In February 2017, Mission Bio raised a seed round to develop the Tapestri platform. As the company had already demonstrated their breadboard technology on real-world samples, the seed round pushed the company through feasibility testing, the first instrument builds, and eventually through the first placements into customer hands. By October of that year, Mission Bio closed a $10 million Series A round, which enabled the team to fully commercialize the technology, finalize the product, and launch the platform. After commercializing Tapestri, the platform was soon adopted by leading hospitals, including MD Anderson in Houston, Fred Hutchinson Cancer Research Center in Seattle, and the Helen Diller Family Comprehensive Cancer Center at UCSF.
Mission Bio has since continued to expand, closing a $30 million Series B round in December 2018. Silver was exuberant, stating, “We were very excited to close the Series B, and that round is really all about our commercial scale-up. We’re now adopted by a lot of the leading cancer centers in the [United States]…and with the use of funds out of the Series B, we’ve begun global expansion.”
But while the company extends outwards, so too are they looking inwards, continuously developing products that push the single-cell technology to its veritable limits.
Building the Future…One Cell at a Time
While Mission Bio has developed targeted panels for tumor hotspots and myeloid disorders and is set to release a panel for chronic lymphocytic leukemia for the Tapestri platform, Silver does not see the progress ending there. He envisions single-cell technologies being used in a wide range of industries around precision medicine, all with a common goal of advancing human health.

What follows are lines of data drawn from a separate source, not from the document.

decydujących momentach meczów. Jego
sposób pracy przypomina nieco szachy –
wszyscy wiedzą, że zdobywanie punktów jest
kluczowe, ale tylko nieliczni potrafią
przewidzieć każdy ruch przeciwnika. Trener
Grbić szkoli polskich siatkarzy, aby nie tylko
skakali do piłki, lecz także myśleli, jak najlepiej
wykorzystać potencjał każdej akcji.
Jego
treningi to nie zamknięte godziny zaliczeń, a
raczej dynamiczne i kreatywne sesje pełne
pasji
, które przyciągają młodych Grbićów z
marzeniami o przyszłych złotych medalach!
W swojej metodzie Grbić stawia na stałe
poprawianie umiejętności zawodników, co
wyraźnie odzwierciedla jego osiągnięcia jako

“A lot of the early work was in cancer, but what we’ve found over the last year or so that we’ve been on the market is that, once you can target cells with single-base resolution to look at cancer mutations, that same technology is really important for looking at synthetic mutations,” says Silver. The CRISPR field was quick to notice.
In the last year, a growing number of scientists have asked Mission Bio to develop custom panels for CRISPR validations. At single-cell resolution, these scientists can determine how a given set of gRNAs lead to different edits within individual cells in a large population.

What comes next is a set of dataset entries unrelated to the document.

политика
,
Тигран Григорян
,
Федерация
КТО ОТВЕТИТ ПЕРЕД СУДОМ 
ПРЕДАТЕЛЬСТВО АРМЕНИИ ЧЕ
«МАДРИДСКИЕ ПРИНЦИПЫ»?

For Silver, this is a logical extension of the platform. “We are extending very rapidly [into the CRISPR market] to enable the cell therapy space around these CRISPR-edited therapeutics to get really sensitive, confident validation in what they have done,” he explained.
Regardless of application, single-cell technologies are changing the way that both medicine and synthetic biology will be done in the future. By analyzing cells individually, their distinctive qualities can be observed in stunning detail.
In science, earlier is better. But in the never-ending quest to see something new, there is rarely time to stop and think about all the tantalizing facets of biology that go unobserved because of a lack of resolution. Single-cell technologies may solve this problem by shining a spotlight on cells, one at a time, as the relentless search for needles in the haystack continues.